Saved data entries:
* * * * *

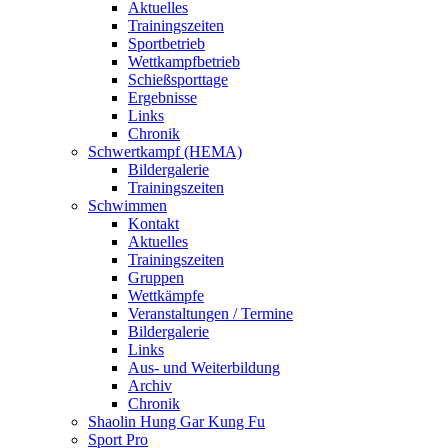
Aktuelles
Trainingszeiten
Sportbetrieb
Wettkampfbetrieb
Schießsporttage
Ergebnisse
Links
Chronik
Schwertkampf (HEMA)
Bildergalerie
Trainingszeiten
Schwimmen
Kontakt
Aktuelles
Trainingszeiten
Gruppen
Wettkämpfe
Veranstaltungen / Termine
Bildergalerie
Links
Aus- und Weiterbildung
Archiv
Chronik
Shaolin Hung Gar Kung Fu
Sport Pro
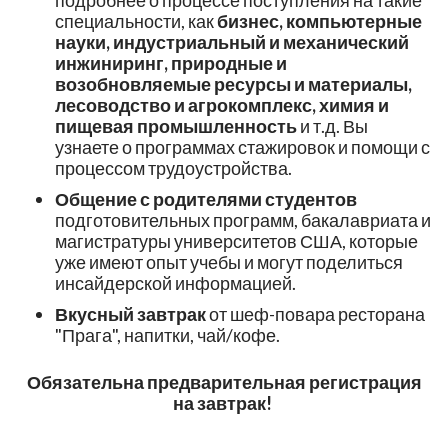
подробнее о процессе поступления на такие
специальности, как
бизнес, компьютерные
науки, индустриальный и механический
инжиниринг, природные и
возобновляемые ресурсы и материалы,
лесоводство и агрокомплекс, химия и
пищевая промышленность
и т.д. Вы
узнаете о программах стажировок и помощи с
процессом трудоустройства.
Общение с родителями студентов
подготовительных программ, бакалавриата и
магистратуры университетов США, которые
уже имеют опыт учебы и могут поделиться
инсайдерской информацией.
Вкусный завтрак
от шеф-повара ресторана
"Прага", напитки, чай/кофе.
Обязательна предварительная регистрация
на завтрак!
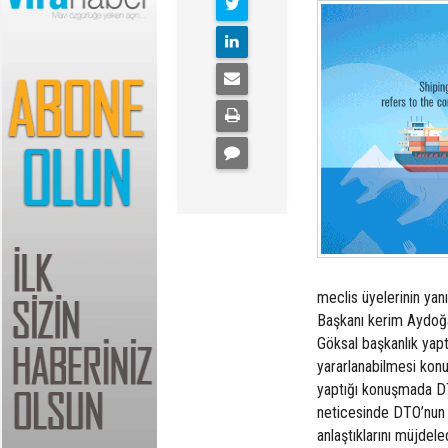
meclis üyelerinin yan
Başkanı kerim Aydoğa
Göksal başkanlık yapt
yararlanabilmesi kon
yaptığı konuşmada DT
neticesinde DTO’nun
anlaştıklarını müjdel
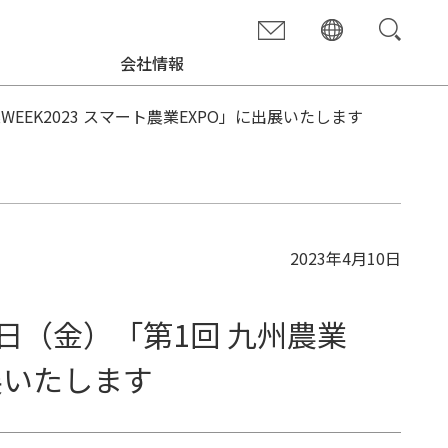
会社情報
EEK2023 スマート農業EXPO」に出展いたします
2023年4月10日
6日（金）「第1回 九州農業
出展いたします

* * * * *

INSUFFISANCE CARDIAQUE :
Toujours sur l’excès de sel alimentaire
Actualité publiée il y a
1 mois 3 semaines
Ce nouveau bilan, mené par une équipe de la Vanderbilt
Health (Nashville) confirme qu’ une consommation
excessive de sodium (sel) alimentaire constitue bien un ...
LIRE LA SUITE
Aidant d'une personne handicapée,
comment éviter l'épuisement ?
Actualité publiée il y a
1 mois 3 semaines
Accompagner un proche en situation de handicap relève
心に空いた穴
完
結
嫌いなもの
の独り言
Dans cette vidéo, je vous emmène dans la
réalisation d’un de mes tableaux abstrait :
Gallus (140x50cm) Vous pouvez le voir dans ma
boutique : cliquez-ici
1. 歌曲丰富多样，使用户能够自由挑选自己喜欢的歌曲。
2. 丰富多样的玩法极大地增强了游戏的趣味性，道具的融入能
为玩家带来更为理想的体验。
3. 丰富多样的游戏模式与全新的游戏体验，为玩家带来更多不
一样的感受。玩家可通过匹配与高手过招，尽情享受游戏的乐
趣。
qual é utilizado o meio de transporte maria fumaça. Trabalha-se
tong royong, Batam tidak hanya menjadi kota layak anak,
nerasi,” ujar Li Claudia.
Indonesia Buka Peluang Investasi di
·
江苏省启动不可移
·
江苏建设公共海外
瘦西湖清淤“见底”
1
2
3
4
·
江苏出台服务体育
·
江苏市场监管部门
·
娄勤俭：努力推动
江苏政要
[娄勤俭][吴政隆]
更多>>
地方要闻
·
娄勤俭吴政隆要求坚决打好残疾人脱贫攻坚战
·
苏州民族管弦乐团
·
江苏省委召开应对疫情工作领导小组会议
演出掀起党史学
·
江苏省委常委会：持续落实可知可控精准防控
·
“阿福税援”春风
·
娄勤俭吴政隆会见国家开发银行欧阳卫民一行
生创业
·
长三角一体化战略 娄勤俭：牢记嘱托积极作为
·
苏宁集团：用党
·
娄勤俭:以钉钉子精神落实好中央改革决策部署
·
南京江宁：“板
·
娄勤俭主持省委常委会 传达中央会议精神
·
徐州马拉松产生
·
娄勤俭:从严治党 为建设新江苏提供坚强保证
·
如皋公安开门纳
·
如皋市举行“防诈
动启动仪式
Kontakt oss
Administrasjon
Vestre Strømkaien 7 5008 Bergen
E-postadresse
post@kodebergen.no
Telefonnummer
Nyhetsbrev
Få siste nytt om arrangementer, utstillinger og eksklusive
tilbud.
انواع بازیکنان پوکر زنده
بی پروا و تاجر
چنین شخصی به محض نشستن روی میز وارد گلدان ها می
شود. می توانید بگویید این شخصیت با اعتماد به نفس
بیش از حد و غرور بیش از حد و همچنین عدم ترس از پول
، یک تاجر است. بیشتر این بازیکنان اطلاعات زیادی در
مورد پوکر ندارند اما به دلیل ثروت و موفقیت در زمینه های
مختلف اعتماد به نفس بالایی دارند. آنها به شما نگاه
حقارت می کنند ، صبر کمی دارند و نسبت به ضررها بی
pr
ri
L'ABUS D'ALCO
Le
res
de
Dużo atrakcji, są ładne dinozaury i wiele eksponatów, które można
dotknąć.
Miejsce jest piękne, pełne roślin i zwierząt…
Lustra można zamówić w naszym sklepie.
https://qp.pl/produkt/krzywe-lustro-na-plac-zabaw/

* * * * *

__TASK GOAL__. Whenever a line above includes the string "dans", copy it.

__RESULT BELOW__.
Dans cette vidéo, je vous emmène dans la
Gallus (140x50cm) Vous pouvez le voir dans ma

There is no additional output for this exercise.